I had one of the old IBM PCs with the two 5 1/4" floppy drives in the front. I remember the day we got it. Unpacked it, set it up and and looked at the three manuals that came with it. That's when I learned these nifty new machines needed something called software! Who knew? Later on, after upgrading my old 8086 processor to a new one with a blazing speed of 5 MHz or thereabouts (it was a V-20 or something like that), I scored a copy of Windows I. It was a full screen analog clock with a second hand. I was thinking, "How could it get any better than this!" I never worked with computers but I had a lot of fun writing Basic and dBase programs. Hours of frustration and fun!

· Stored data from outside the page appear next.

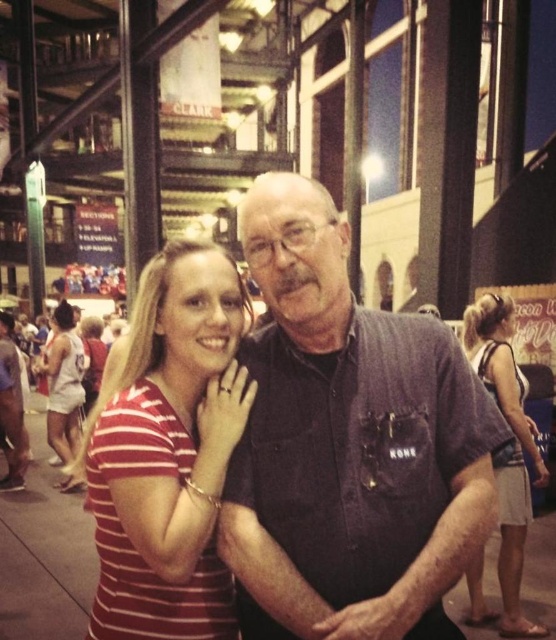 You are standing at the point labeled point (x=504, y=321) and want to walk to the exit located at point (x=348, y=598). Since you can only move forward, will you be able to see the exit directly ahead of you without any obstructions?

Yes, since point (x=348, y=598) is in front of point (x=504, y=321), the exit at point (x=348, y=598) will be directly ahead and visible without obstructions.

You are a photographer at the event and need to capture a photo that includes both the dark blue shirt at center and the white jersey at left. Based on their positions, which one should you ensure is in the foreground to include both clearly?

The dark blue shirt at center should be in the foreground because it is positioned over the white jersey at left, meaning it is closer to the camera. By placing it in the foreground, both will be visible without one blocking the other too much.

You are a photographer at the event and need to position a camera stand between the dark blue shirt at center and the light brown textured shorts at lower right. Since the stand requires a minimum of 1 meter of space between the two objects, can you determine if there is enough space based on their heights?

The dark blue shirt at center is shorter than the light brown textured shorts at lower right, but their heights do not provide information about the distance between them. The question about space between them cannot be answered with the given information.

After many computers and operating systems I finally retired the PC to a back room and settled on Apple products.
jor


I taught electronics at Pima College in Tucson in those days. I got a discount on a Zenith 8MHz with 640K ram. I ordered it with a 10MB hard drive and couldn't figure what I would use that much for in my lifetime. When it arrived it had a 20MB hard drive for the same price. I still have the computer.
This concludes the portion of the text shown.